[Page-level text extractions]
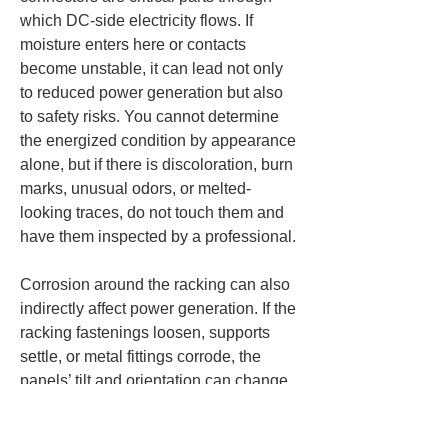
which DC-side electricity flows. If 
moisture enters here or contacts 
become unstable, it can lead not only 
to reduced power generation but also 
to safety risks. You cannot determine 
the energized condition by appearance 
alone, but if there is discoloration, burn 
marks, unusual odors, or melted-
looking traces, do not touch them and 
have them inspected by a professional.
Corrosion around the racking can also 
indirectly affect power generation. If the 
racking fastenings loosen, supports 
settle, or metal fittings corrode, the 
panels’ tilt and orientation can change 
slightly. Even without large 
deformations, differences in tilt 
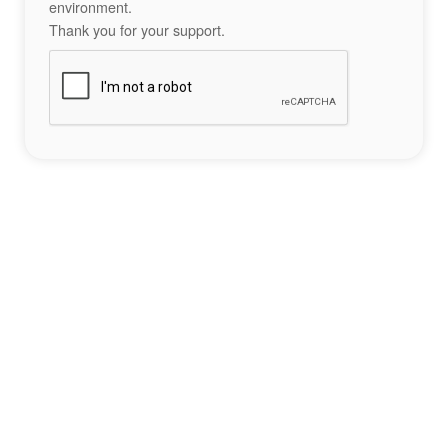
environment.
Thank you for your support.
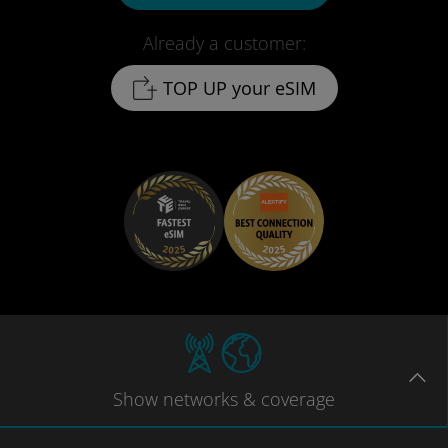
Already a customer:
TOP UP your eSIM
Show
networks
& coverage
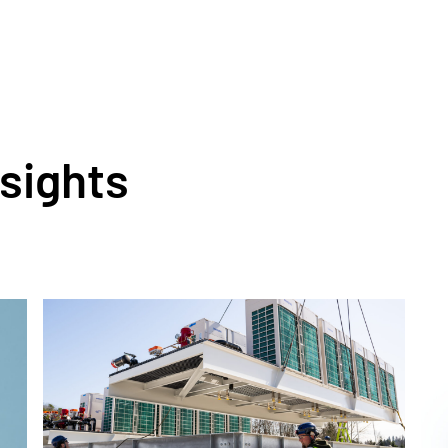
nsights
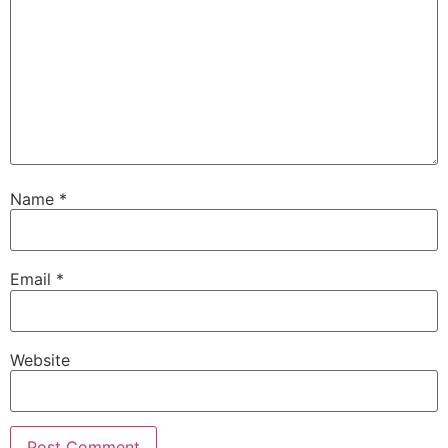
Name
*
Email
*
Website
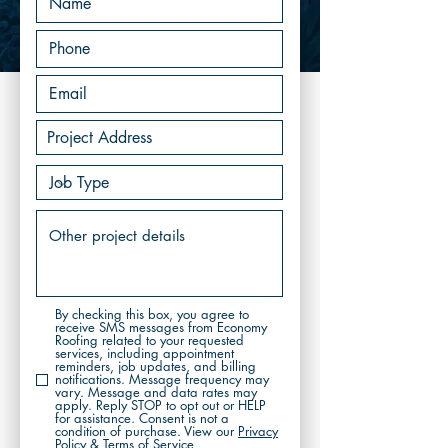
By checking this box, you agree to
receive SMS messages from Economy
Roofing related to your requested
services, including appointment
reminders, job updates, and billing
notifications. Message frequency may
vary. Message and data rates may
apply. Reply STOP to opt out or HELP
for assistance. Consent is not a
condition of purchase. View our
Privacy
Policy & Terms of Service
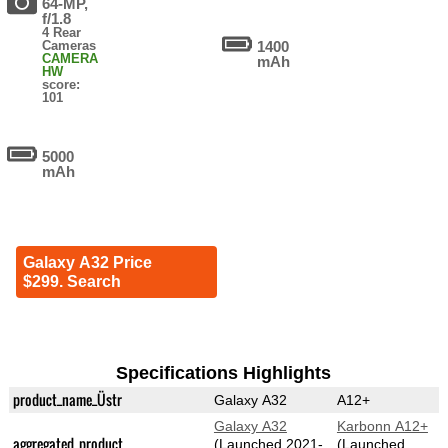
64-MP,
f/1.8
4 Rear
Cameras
1400
CAMERA
mAh
HW
score:
101
5000
mAh
Galaxy A32 Price
$299. Search
Specifications Highlights
product_name_Üstr
Galaxy A32
A12+
Galaxy A32
Karbonn A12+
aggregated_product
(Launched 2021-
(Launched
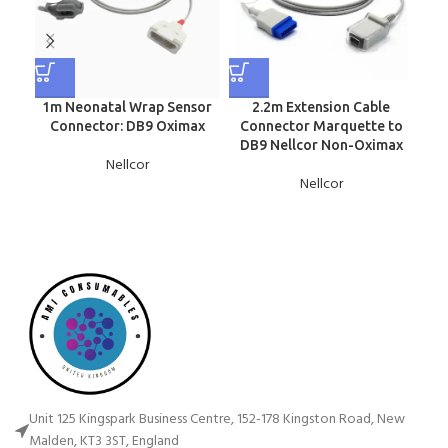
1m Neonatal Wrap Sensor
2.2m Extension Cable
N
Connector: DB9 Oximax
Connector Marquette to
DB9 Nellcor Non-Oximax
Nellcor
Nellcor
Unit 125 Kingspark Business Centre, 152-178 Kingston Road, New
Malden, KT3 3ST, England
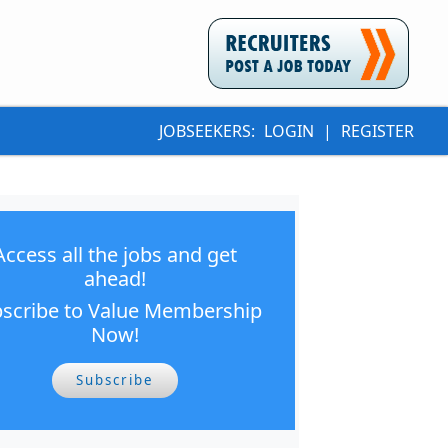
JOBSEEKERS:
LOGIN
|
REGISTER
Access all the jobs and get
ahead!
scribe to Value Membership
Now!
Subscribe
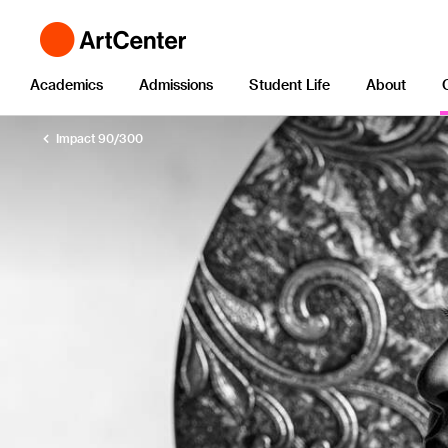
Academics
Admissions
Student Life
About
Impact 90/300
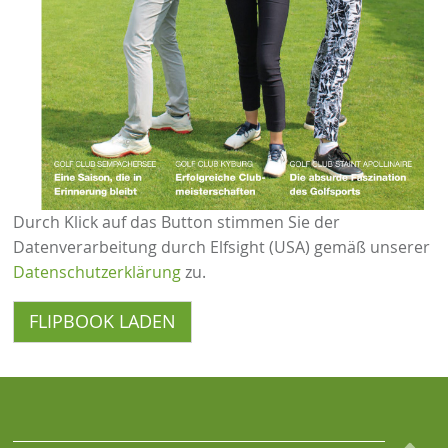
Durch Klick auf das Button stimmen Sie der
Datenverarbeitung durch Elfsight (USA) gemäß unserer
Datenschutzerklärung
zu.
FLIPBOOK LADEN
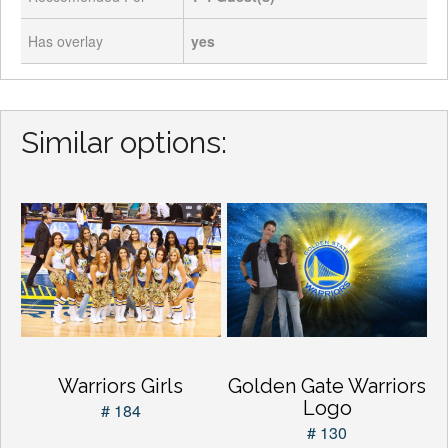
Has overlay
yes
Similar options:
Warriors Girls
Golden Gate Warriors
Logo
# 184
# 130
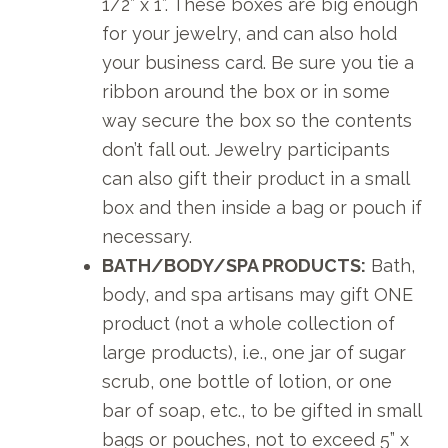
1/2” x 1”. These boxes are big enough
for your jewelry, and can also hold
your business card. Be sure you tie a
ribbon around the box or in some
way secure the box so the contents
don’t fall out. Jewelry participants
can also gift their product in a small
box and then inside a bag or pouch if
necessary.
BATH/BODY/SPA PRODUCTS:
Bath,
body, and spa artisans may gift ONE
product (not a whole collection of
large products), i.e., one jar of sugar
scrub, one bottle of lotion, or one
bar of soap, etc., to be gifted in small
bags or pouches, not to exceed 5” x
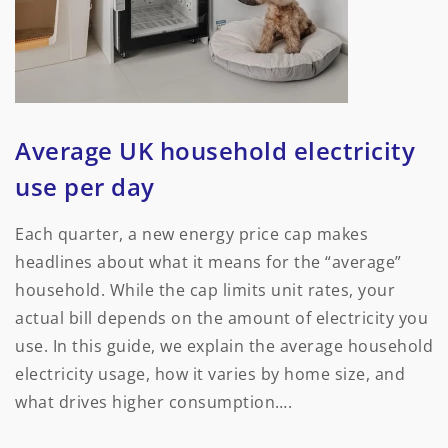
Average UK household electricity
use per day
Each quarter, a new energy price cap makes
headlines about what it means for the “average”
household. While the cap limits unit rates, your
actual bill depends on the amount of electricity you
use. In this guide, we explain the average household
electricity usage, how it varies by home size, and
what drives higher consumption….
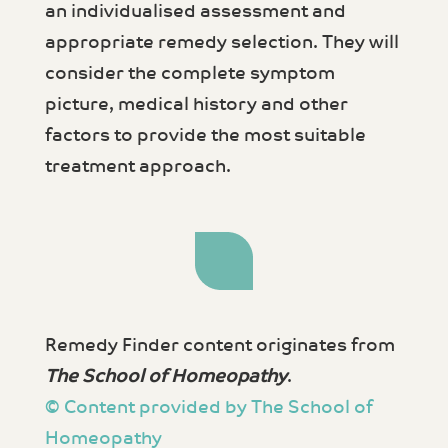
an individualised assessment and
appropriate remedy selection. They will
consider the complete symptom
picture, medical history and other
factors to provide the most suitable
treatment approach.
Remedy Finder content originates from
The School of Homeopathy
.
© Content provided by The School of
Homeopathy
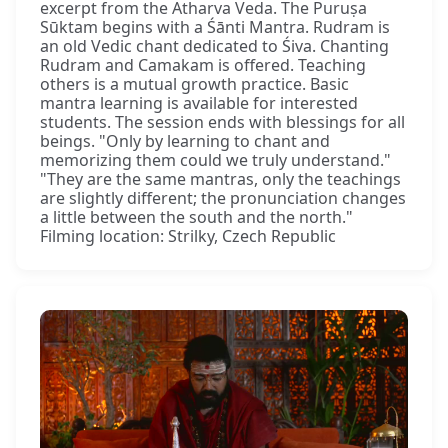
excerpt from the Atharva Veda. The Puruṣa
Sūktam begins with a Śānti Mantra. Rudram is
an old Vedic chant dedicated to Śiva. Chanting
Rudram and Camakam is offered. Teaching
others is a mutual growth practice. Basic
mantra learning is available for interested
students. The session ends with blessings for all
beings. "Only by learning to chant and
memorizing them could we truly understand."
"They are the same mantras, only the teachings
are slightly different; the pronunciation changes
a little between the south and the north."
Filming location: Strilky, Czech Republic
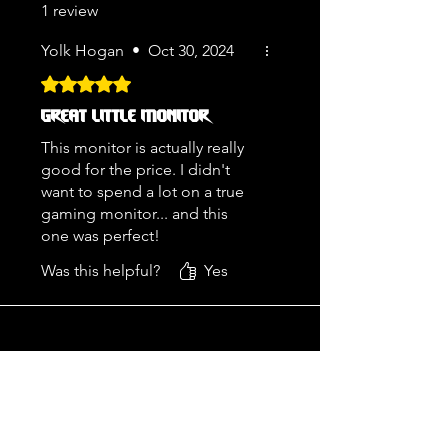
1 review
Yolk Hogan
•
Oct 30, 2024
Rated 5 out of 5 stars.
GREAT LITTLE MONITOR
This monitor is actually really
good for the price. I didn't
want to spend a lot on a true
gaming monitor... and this
one was perfect!
Was this helpful?
Yes
ADDRESS
2772 South Cole Road
Boise, Idaho 83709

• **TASK ITEM**: Lines containing the word "Connector" are to be located in the entries and copied.

• **WRITTEN SOLUTION**:
Connector: DB9 Oximax
Connector Marquette to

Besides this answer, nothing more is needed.